**EXERCISE PROMPT:**
Starting with the line containing "Europäischen Union gespeichert." and going on through the line containing "Средства для умывания", return the lines of the data below exactly, and only those.

════════════════════

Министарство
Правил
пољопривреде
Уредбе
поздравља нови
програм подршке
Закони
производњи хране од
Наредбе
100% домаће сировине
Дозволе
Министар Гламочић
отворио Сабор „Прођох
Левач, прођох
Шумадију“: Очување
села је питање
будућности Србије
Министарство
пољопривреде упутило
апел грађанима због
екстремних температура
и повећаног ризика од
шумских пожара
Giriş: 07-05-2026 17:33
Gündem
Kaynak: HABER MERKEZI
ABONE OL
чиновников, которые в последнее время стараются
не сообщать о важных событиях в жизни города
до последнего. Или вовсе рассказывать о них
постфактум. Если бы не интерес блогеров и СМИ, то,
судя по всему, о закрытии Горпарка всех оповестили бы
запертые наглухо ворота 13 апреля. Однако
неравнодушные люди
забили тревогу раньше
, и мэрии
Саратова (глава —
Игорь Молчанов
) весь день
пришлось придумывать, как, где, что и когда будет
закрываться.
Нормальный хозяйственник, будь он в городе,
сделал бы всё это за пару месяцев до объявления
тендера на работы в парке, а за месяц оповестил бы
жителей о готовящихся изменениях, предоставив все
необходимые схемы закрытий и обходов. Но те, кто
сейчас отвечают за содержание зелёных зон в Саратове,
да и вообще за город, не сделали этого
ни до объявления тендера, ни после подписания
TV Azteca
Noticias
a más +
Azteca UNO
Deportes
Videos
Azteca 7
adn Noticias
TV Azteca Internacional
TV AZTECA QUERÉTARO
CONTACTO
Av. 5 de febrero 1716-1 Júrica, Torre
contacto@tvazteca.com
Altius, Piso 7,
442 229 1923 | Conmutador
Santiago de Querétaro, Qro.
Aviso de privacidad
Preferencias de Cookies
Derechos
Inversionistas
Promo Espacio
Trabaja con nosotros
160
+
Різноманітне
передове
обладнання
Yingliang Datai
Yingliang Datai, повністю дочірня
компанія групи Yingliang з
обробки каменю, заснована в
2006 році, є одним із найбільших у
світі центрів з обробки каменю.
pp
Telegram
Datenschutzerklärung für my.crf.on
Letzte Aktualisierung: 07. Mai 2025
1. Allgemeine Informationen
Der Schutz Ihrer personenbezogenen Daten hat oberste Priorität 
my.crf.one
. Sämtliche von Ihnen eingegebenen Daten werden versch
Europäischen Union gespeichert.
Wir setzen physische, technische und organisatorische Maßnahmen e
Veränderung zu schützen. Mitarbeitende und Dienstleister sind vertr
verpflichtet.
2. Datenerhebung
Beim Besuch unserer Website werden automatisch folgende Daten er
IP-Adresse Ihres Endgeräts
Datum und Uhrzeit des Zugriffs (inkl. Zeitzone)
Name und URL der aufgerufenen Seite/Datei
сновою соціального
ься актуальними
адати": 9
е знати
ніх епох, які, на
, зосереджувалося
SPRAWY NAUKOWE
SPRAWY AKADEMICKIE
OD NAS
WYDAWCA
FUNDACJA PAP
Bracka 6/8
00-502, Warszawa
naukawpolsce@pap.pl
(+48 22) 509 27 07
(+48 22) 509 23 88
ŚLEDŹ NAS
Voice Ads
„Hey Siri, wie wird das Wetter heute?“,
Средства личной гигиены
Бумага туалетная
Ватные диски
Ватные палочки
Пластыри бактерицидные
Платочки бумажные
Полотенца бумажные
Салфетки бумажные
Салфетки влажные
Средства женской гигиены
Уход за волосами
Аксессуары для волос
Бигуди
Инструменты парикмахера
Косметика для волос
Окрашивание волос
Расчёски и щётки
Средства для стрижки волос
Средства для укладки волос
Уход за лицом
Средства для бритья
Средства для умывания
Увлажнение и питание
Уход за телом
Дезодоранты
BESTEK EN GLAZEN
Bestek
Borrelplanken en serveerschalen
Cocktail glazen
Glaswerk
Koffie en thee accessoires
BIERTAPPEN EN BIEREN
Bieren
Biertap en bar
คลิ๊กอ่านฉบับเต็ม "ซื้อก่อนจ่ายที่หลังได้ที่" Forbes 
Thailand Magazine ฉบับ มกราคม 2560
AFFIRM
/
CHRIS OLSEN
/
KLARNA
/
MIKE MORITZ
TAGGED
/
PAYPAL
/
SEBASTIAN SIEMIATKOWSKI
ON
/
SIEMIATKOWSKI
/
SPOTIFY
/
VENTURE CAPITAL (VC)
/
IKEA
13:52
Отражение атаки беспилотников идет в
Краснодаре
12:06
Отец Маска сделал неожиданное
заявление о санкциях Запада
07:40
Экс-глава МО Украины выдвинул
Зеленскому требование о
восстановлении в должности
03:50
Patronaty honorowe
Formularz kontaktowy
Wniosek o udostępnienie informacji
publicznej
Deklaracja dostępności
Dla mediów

════════════════════

**ANSWER TO THE EXERCISE:**
Europäischen Union gespeichert.
Wir setzen physische, technische und organisatorische Maßnahmen e
Veränderung zu schützen. Mitarbeitende und Dienstleister sind vertr
verpflichtet.
2. Datenerhebung
Beim Besuch unserer Website werden automatisch folgende Daten er
IP-Adresse Ihres Endgeräts
Datum und Uhrzeit des Zugriffs (inkl. Zeitzone)
Name und URL der aufgerufenen Seite/Datei
сновою соціального
ься актуальними
адати": 9
е знати
ніх епох, які, на
, зосереджувалося
SPRAWY NAUKOWE
SPRAWY AKADEMICKIE
OD NAS
WYDAWCA
FUNDACJA PAP
Bracka 6/8
00-502, Warszawa
naukawpolsce@pap.pl
(+48 22) 509 27 07
(+48 22) 509 23 88
ŚLEDŹ NAS
Voice Ads
„Hey Siri, wie wird das Wetter heute?“,
Средства личной гигиены
Бумага туалетная
Ватные диски
Ватные палочки
Пластыри бактерицидные
Платочки бумажные
Полотенца бумажные
Салфетки бумажные
Салфетки влажные
Средства женской гигиены
Уход за волосами
Аксессуары для волос
Бигуди
Инструменты парикмахера
Косметика для волос
Окрашивание волос
Расчёски и щётки
Средства для стрижки волос
Средства для укладки волос
Уход за лицом
Средства для бритья
Средства для умывания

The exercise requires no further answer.